Never met a child who didn't like boiled potatoes with a dollop of butter.
Nor a roast dinner - you can still get a cheap chicken or cheap chicken cuts to put in the oven with your roast potatoes, onions - and boil some vegetables. And just mix the bottom of the pan with some gravy ganules disolved in boiling water. It's a 5 min work job and an hour of the oven doing the work.
And you know how to batch cook spag bol mix right? Just 250gm of mince and add stock cubes, tinned tomatoes, peppers, cellery, onions, with finely diced carrots and seasonally inspired parnips and/or aubergines and/or courgettes and/or mushrooms. Finely diced. They don't know the finely diced what they're eating. But you do. Freeze the leftovers and serve once a week.

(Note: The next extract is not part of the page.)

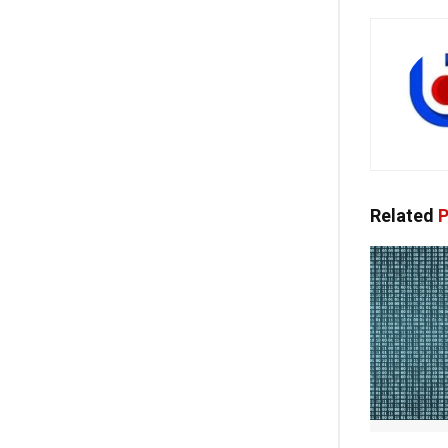
Related
P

Really tough day? Saussage and mash. Once your energy levels are up, after not eating all the crap junk food, add some onion gravy.
Summertime? Keep your potato salad to hand. Jamie Oliver, whose recipes I generally hate as "too complicated and that is not in my cupboard", has a simple cheap recipe that is good.
Just remember the meat and 2 veg rule. Cook a pork chop, sausage, pork belly, chicken piece and serve it with 2 vegetables - 1 x peas, sweetcorn, carrots, cabbage, beans, etc. And 1 x potatoes, rice, cous cous.
Think you're doing your children a disservice by cooking them boring meals? Nope, they'll eat when hungry. They might enjoy the occasional junk food. But their standard diet for life will be to opt for the healthy basic.
Raised three girls. They all like the occasional junk food. But now they have their own families. They've chosen simple home-cooked dinners to feed their children. All three of them in various ways (one of them loves trying recipes). But not one of them would buy an industrialised microwave dinner or fall back on a takeaway.